Start of Block

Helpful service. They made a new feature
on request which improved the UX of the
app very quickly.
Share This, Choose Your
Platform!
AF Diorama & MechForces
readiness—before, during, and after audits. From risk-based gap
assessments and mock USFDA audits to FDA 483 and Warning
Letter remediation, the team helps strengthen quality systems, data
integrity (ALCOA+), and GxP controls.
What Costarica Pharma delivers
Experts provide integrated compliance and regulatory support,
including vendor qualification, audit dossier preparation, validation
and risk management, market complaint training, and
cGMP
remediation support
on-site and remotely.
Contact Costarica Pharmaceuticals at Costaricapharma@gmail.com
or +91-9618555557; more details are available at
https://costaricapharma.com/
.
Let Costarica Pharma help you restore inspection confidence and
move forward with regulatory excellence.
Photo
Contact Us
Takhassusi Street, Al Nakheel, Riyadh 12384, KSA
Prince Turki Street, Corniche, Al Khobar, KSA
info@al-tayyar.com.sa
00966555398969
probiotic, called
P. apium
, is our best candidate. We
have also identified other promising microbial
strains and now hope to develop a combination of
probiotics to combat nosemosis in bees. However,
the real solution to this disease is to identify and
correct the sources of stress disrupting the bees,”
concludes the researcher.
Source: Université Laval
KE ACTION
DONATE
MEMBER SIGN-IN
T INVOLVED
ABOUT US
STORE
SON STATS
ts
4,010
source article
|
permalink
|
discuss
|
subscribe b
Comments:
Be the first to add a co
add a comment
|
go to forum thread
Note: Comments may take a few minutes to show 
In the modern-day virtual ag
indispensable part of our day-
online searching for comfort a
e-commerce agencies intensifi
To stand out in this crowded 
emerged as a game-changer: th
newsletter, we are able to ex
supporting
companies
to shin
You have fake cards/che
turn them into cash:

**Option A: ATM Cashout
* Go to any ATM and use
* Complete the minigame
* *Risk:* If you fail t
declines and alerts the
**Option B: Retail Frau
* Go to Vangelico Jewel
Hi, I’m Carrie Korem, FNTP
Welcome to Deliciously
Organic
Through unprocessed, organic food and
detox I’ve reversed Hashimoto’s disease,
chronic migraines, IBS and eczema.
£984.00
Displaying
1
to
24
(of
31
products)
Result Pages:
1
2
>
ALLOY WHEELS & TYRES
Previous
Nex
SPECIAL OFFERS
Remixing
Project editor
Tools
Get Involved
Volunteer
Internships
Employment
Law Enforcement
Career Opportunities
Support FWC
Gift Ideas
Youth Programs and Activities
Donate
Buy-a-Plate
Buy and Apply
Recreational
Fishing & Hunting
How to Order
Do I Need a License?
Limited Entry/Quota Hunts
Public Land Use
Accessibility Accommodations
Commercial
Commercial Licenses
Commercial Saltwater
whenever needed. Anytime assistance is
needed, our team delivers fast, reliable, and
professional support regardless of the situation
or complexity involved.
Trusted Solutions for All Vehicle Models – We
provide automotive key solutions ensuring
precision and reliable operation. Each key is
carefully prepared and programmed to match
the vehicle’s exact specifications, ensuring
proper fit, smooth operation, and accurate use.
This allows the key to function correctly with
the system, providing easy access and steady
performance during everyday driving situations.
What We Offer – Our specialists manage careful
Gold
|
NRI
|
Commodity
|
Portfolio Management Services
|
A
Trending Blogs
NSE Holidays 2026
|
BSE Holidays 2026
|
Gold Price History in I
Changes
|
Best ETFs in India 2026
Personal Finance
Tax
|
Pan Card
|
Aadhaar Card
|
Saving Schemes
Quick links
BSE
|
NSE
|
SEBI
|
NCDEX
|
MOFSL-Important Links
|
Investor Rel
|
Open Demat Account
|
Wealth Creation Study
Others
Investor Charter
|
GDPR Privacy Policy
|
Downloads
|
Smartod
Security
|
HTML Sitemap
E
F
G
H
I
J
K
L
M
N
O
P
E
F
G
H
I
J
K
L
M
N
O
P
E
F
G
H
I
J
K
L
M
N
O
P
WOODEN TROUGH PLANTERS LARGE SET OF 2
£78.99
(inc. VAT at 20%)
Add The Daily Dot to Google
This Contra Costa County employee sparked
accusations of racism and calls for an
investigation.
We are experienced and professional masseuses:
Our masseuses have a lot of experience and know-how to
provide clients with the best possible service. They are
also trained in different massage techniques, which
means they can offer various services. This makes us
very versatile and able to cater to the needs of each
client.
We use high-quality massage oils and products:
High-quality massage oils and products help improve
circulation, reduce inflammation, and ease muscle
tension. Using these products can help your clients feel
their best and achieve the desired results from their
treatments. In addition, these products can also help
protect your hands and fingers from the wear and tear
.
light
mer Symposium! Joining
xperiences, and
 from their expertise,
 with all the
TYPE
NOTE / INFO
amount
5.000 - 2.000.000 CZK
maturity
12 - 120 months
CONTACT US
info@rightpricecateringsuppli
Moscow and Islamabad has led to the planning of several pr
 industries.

End of Block

# YOUR INSTRUCTIONS:
In full and exactly, transcribe the material above.

# WRITTEN ANSWER:
Helpful service. They made a new feature
on request which improved the UX of the
app very quickly.
Share This, Choose Your
Platform!
AF Diorama & MechForces
readiness—before, during, and after audits. From risk-based gap
assessments and mock USFDA audits to FDA 483 and Warning
Letter remediation, the team helps strengthen quality systems, data
integrity (ALCOA+), and GxP controls.
What Costarica Pharma delivers
Experts provide integrated compliance and regulatory support,
including vendor qualification, audit dossier preparation, validation
and risk management, market complaint training, and
cGMP
remediation support
on-site and remotely.
Contact Costarica Pharmaceuticals at Costaricapharma@gmail.com
or +91-9618555557; more details are available at
https://costaricapharma.com/
.
Let Costarica Pharma help you restore inspection confidence and
move forward with regulatory excellence.
Photo
Contact Us
Takhassusi Street, Al Nakheel, Riyadh 12384, KSA
Prince Turki Street, Corniche, Al Khobar, KSA
info@al-tayyar.com.sa
00966555398969
probiotic, called
P. apium
, is our best candidate. We
have also identified other promising microbial
strains and now hope to develop a combination of
probiotics to combat nosemosis in bees. However,
the real solution to this disease is to identify and
correct the sources of stress disrupting the bees,”
concludes the researcher.
Source: Université Laval
KE ACTION
DONATE
MEMBER SIGN-IN
T INVOLVED
ABOUT US
STORE
SON STATS
ts
4,010
source article
|
permalink
|
discuss
|
subscribe b
Comments:
Be the first to add a co
add a comment
|
go to forum thread
Note: Comments may take a few minutes to show 
In the modern-day virtual ag
indispensable part of our day-
online searching for comfort a
e-commerce agencies intensifi
To stand out in this crowded 
emerged as a game-changer: th
newsletter, we are able to ex
supporting
companies
to shin
You have fake cards/che
turn them into cash:

**Option A: ATM Cashout
* Go to any ATM and use
* Complete the minigame
* *Risk:* If you fail t
declines and alerts the
**Option B: Retail Frau
* Go to Vangelico Jewel
Hi, I’m Carrie Korem, FNTP
Welcome to Deliciously
Organic
Through unprocessed, organic food and
detox I’ve reversed Hashimoto’s disease,
chronic migraines, IBS and eczema.
£984.00
Displaying
1
to
24
(of
31
products)
Result Pages:
1
2
>
ALLOY WHEELS & TYRES
Previous
Nex
SPECIAL OFFERS
Remixing
Project editor
Tools
Get Involved
Volunteer
Internships
Employment
Law Enforcement
Career Opportunities
Support FWC
Gift Ideas
Youth Programs and Activities
Donate
Buy-a-Plate
Buy and Apply
Recreational
Fishing & Hunting
How to Order
Do I Need a License?
Limited Entry/Quota Hunts
Public Land Use
Accessibility Accommodations
Commercial
Commercial Licenses
Commercial Saltwater
whenever needed. Anytime assistance is
needed, our team delivers fast, reliable, and
professional support regardless of the situation
or complexity involved.
Trusted Solutions for All Vehicle Models – We
provide automotive key solutions ensuring
precision and reliable operation. Each key is
carefully prepared and programmed to match
the vehicle’s exact specifications, ensuring
proper fit, smooth operation, and accurate use.
This allows the key to function correctly with
the system, providing easy access and steady
performance during everyday driving situations.
What We Offer – Our specialists manage careful
Gold
|
NRI
|
Commodity
|
Portfolio Management Services
|
A
Trending Blogs
NSE Holidays 2026
|
BSE Holidays 2026
|
Gold Price History in I
Changes
|
Best ETFs in India 2026
Personal Finance
Tax
|
Pan Card
|
Aadhaar Card
|
Saving Schemes
Quick links
BSE
|
NSE
|
SEBI
|
NCDEX
|
MOFSL-Important Links
|
Investor Rel
|
Open Demat Account
|
Wealth Creation Study
Others
Investor Charter
|
GDPR Privacy Policy
|
Downloads
|
Smartod
Security
|
HTML Sitemap
E
F
G
H
I
J
K
L
M
N
O
P
E
F
G
H
I
J
K
L
M
N
O
P
E
F
G
H
I
J
K
L
M
N
O
P
WOODEN TROUGH PLANTERS LARGE SET OF 2
£78.99
(inc. VAT at 20%)
Add The Daily Dot to Google
This Contra Costa County employee sparked
accusations of racism and calls for an
investigation.
We are experienced and professional masseuses:
Our masseuses have a lot of experience and know-how to
provide clients with the best possible service. They are
also trained in different massage techniques, which
means they can offer various services. This makes us
very versatile and able to cater to the needs of each
client.
We use high-quality massage oils and products:
High-quality massage oils and products help improve
circulation, reduce inflammation, and ease muscle
tension. Using these products can help your clients feel
their best and achieve the desired results from their
treatments. In addition, these products can also help
protect your hands and fingers from the wear and tear
.
light
mer Symposium! Joining
xperiences, and
 from their expertise,
 with all the
TYPE
NOTE / INFO
amount
5.000 - 2.000.000 CZK
maturity
12 - 120 months
CONTACT US
info@rightpricecateringsuppli
Moscow and Islamabad has led to the planning of several pr
 industries.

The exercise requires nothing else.